(Data extracted from a collection)
*****

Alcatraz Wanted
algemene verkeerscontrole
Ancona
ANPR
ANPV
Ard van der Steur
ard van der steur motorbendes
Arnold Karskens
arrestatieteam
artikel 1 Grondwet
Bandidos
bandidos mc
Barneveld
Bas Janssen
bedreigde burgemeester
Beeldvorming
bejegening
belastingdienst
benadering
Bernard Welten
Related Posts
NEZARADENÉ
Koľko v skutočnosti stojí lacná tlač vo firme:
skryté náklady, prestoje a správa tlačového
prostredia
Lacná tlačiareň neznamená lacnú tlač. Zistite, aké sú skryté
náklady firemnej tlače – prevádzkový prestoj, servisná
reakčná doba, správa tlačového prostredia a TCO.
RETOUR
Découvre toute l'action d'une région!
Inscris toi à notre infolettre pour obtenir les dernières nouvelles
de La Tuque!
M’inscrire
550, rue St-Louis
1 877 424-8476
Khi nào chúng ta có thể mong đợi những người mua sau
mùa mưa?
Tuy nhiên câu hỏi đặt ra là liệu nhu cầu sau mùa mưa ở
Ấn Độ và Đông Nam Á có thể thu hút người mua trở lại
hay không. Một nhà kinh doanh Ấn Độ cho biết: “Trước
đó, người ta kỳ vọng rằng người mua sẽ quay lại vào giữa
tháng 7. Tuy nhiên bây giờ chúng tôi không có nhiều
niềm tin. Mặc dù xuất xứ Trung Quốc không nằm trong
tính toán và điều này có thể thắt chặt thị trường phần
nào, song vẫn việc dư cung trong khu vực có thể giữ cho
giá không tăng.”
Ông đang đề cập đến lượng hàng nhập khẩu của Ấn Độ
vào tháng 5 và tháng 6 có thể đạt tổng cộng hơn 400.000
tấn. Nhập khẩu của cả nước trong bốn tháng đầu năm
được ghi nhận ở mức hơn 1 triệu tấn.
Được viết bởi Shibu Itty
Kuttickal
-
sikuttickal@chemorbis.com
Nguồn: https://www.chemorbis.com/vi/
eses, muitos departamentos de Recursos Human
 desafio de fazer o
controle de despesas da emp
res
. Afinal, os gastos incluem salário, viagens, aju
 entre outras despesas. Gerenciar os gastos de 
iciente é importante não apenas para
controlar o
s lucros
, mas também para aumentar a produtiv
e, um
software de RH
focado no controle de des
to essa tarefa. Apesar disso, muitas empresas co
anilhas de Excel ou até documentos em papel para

*****

▶ **PROBLEM DETAILS**
In full and without error, retype the entries above.

▶ **SOLVED PROBLEM**
Alcatraz Wanted
algemene verkeerscontrole
Ancona
ANPR
ANPV
Ard van der Steur
ard van der steur motorbendes
Arnold Karskens
arrestatieteam
artikel 1 Grondwet
Bandidos
bandidos mc
Barneveld
Bas Janssen
bedreigde burgemeester
Beeldvorming
bejegening
belastingdienst
benadering
Bernard Welten
Related Posts
NEZARADENÉ
Koľko v skutočnosti stojí lacná tlač vo firme:
skryté náklady, prestoje a správa tlačového
prostredia
Lacná tlačiareň neznamená lacnú tlač. Zistite, aké sú skryté
náklady firemnej tlače – prevádzkový prestoj, servisná
reakčná doba, správa tlačového prostredia a TCO.
RETOUR
Découvre toute l'action d'une région!
Inscris toi à notre infolettre pour obtenir les dernières nouvelles
de La Tuque!
M’inscrire
550, rue St-Louis
1 877 424-8476
Khi nào chúng ta có thể mong đợi những người mua sau
mùa mưa?
Tuy nhiên câu hỏi đặt ra là liệu nhu cầu sau mùa mưa ở
Ấn Độ và Đông Nam Á có thể thu hút người mua trở lại
hay không. Một nhà kinh doanh Ấn Độ cho biết: “Trước
đó, người ta kỳ vọng rằng người mua sẽ quay lại vào giữa
tháng 7. Tuy nhiên bây giờ chúng tôi không có nhiều
niềm tin. Mặc dù xuất xứ Trung Quốc không nằm trong
tính toán và điều này có thể thắt chặt thị trường phần
nào, song vẫn việc dư cung trong khu vực có thể giữ cho
giá không tăng.”
Ông đang đề cập đến lượng hàng nhập khẩu của Ấn Độ
vào tháng 5 và tháng 6 có thể đạt tổng cộng hơn 400.000
tấn. Nhập khẩu của cả nước trong bốn tháng đầu năm
được ghi nhận ở mức hơn 1 triệu tấn.
Được viết bởi Shibu Itty
Kuttickal
-
sikuttickal@chemorbis.com
Nguồn: https://www.chemorbis.com/vi/
eses, muitos departamentos de Recursos Human
 desafio de fazer o
controle de despesas da emp
res
. Afinal, os gastos incluem salário, viagens, aju
 entre outras despesas. Gerenciar os gastos de 
iciente é importante não apenas para
controlar o
s lucros
, mas também para aumentar a produtiv
e, um
software de RH
focado no controle de des
to essa tarefa. Apesar disso, muitas empresas co
anilhas de Excel ou até documentos em papel para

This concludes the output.